SageMaker Managed MLflow
Amazon SageMaker offers a managed MLflow capability for machine learning (ML) and generative AI experimentation. This capability makes it easy for data scientists to use MLflow on SageMaker for model training, registration, and deployment. Admins can quickly set up secure and scalable MLflow environments on AWS. Data scientists and ML developers can efficiently track ML experiments and find the right model for a business problem.
Core components of managed MLflow on SageMaker
The fully managed MLflow capability on SageMaker is built around three core components:
MLflow Tracking Server – With just a few steps, you can create an MLflow Tracking Server through the SageMaker Studio UI. This stand-alone HTTP server serves multiple REST API endpoints for tracking runs and experiments, enabling you to begin monitoring your ML experiments efficiently. For more granular security customization, you can also use the AWS Command Line Interface (AWS CLI).
MLflow backend metadata store – The metadata store is a critical part of the MLflow Tracking Server, where all metadata related to experiments, runs, and artifacts is persisted. This includes experiment names, run IDs, parameter values, metrics, tags, and artifact locations, ensuring comprehensive tracking and management of your ML experiments.
MLflow artifact store – This component provides a storage location for all artifacts generated during ML experiments, such as trained models, datasets, logs, and plots. Utilizing an Amazon Simple Storage Service (Amazon S3) bucket, it offers a customer-managed AWS account for storing these artifacts securely and efficiently.
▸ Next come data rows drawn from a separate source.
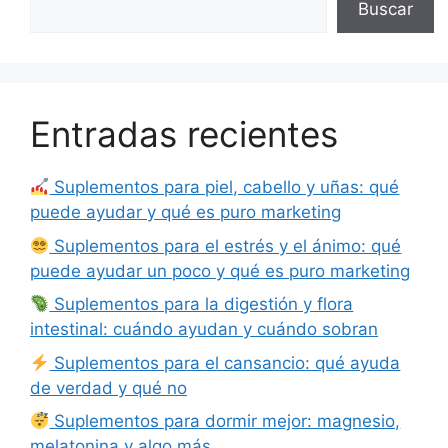
Buscar
Entradas recientes
Suplementos para piel, cabello y uñas: qué
puede ayudar y qué es puro marketing
Suplementos para el estrés y el ánimo: qué
puede ayudar un poco y qué es puro marketing
Suplementos para la digestión y flora
intestinal: cuándo ayudan y cuándo sobran
Suplementos para el cansancio: qué ayuda
de verdad y qué no
Suplementos para dormir mejor: magnesio,
melatonina y algo más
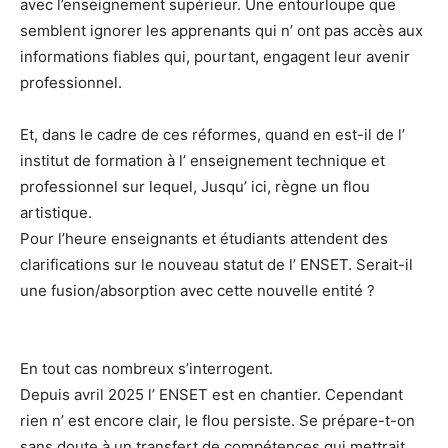
avec l’enseignement supérieur. Une entourloupe que
semblent ignorer les apprenants qui n’ ont pas accès aux
informations fiables qui, pourtant, engagent leur avenir
professionnel.
Et, dans le cadre de ces réformes, quand en est-il de l’
institut de formation à l’ enseignement technique et
professionnel sur lequel, Jusqu’ ici, règne un flou
artistique.
Pour l’heure enseignants et étudiants attendent des
clarifications sur le nouveau statut de l’ ENSET. Serait-il
une fusion/absorption avec cette nouvelle entité ?
En tout cas nombreux s’interrogent.
Depuis avril 2025 l’ ENSET est en chantier. Cependant
rien n’ est encore clair, le flou persiste. Se prépare-t-on
sans doute à un transfert de compétences qui mettrait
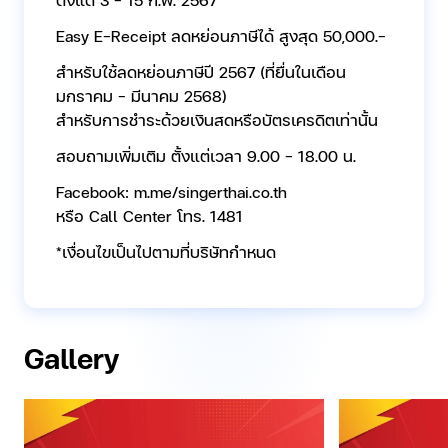
Easy E-Receipt ลดหย่อนภาษีได้ สูงสุด 50,000.-
สำหรับใช้ลดหย่อนภาษีปี 2567 (ที่ยื่นในเดือน
มกราคม - มีนาคม 2568)
สำหรับการชำระด้วยเงินสดหรือบัตรเครดิตเท่านั้น
สอบถามเพิ่มเติม ตั้งแต่เวลา 9.00 - 18.00 น.
Facebook: m.me/singerthai.co.th
หรือ Call Center โทร. 1481
*เงื่อนไขเป็นไปตามที่บริษัทกำหนด
Gallery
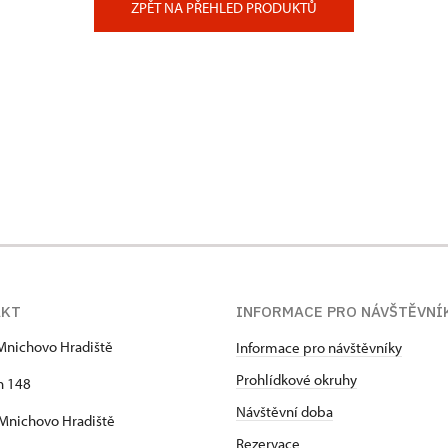
ZPĚT NA PŘEHLED PRODUKTŮ
AKT
INFORMACE PRO NÁVŠTĚVNÍ
Mnichovo Hradiště
Informace pro návštěvníky
Prohlídkové okruhy
h 148
Návštěvní doba
Mnichovo Hradiště
Rezervace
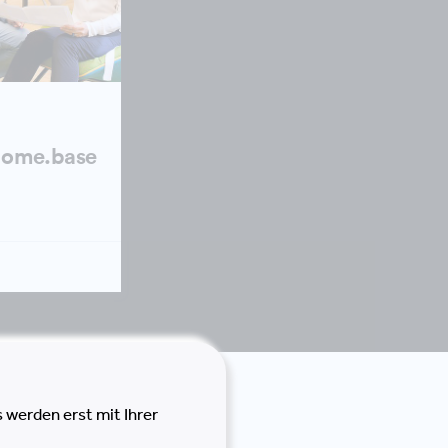
home.base
 werden erst mit Ihrer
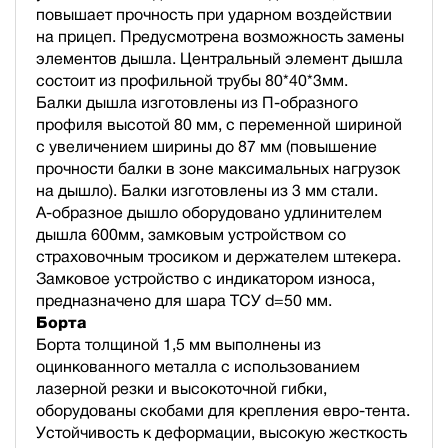
повышает прочность при ударном воздействии
на прицеп. Предусмотрена возможность замены
элементов дышла. Центральный элемент дышла
состоит из профильной трубы 80*40*3мм.
Балки дышла изготовлены из П-образного
профиля высотой 80 мм, с переменной шириной
с увеличением ширины до 87 мм (повышение
прочности балки в зоне максимальных нагрузок
на дышло). Балки изготовлены из 3 мм стали.
А-образное дышло оборудовано удлинителем
дышла 600мм, замковым устройством со
страховочным тросиком и держателем штекера.
Замковое устройство с индикатором износа,
предназначено для шара ТСУ d=50 мм.
Борта
Борта толщиной 1,5 мм выполнены из
оцинкованного металла с использованием
лазерной резки и высокоточной гибки,
оборудованы скобами для крепления евро-тента.
Устойчивость к деформации, высокую жесткость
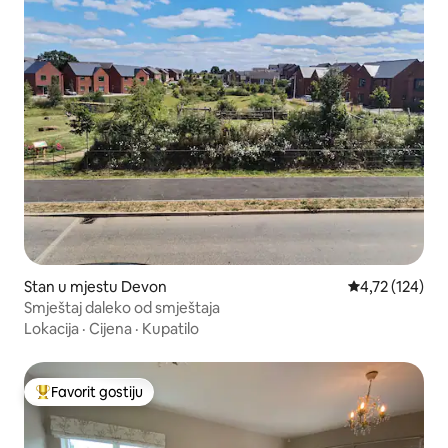
Stan u mjestu Devon
Prosječna ocjen
4,72 (124)
Smještaj daleko od smještaja
Lokacija
·
Cijena
·
Kupatilo
Favorit gostiju
Glavni favorit gostiju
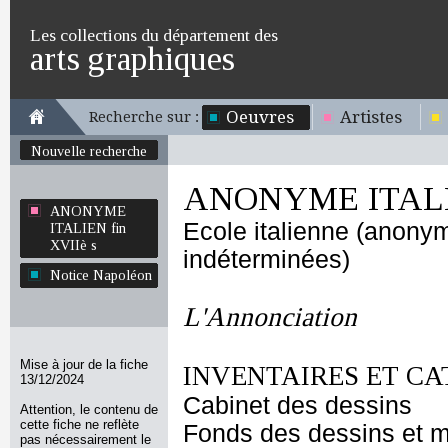
Les collections du département des
arts graphiques
Oeuvres
Artistes
Recherche sur :
Nouvelle recherche
ANONYME ITALIE
ANONYME
Ecole italienne (anony
ITALIEN fin
XVIIè s
indéterminées)
Notice Napoléon
L'Annonciation
Mise à jour de la fiche
INVENTAIRES ET CA
13/12/2024
Cabinet des dessins
Attention, le contenu de
cette fiche ne reflète
Fonds des dessins et m
pas nécessairement le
Setup MLflow tracking server on SageMaker
Use MLflow with Amazon SageMaker to track, organize, view, analyze, and compare iterative ML experimentation to gain comparative insights and register and deploy your best performing models. To configure Mlflow we need to create a tracking server and then configure EKS cluster to use it.
Create MlFlow Tracking Server
To create tracking server please refer to the below Amazon SageMaker documentation
Create an MlFlow tracking server
Setup Mlflow Access in EKS.
We will create a service account with IAM permissions required to access the tracking server which can be used to track metrics.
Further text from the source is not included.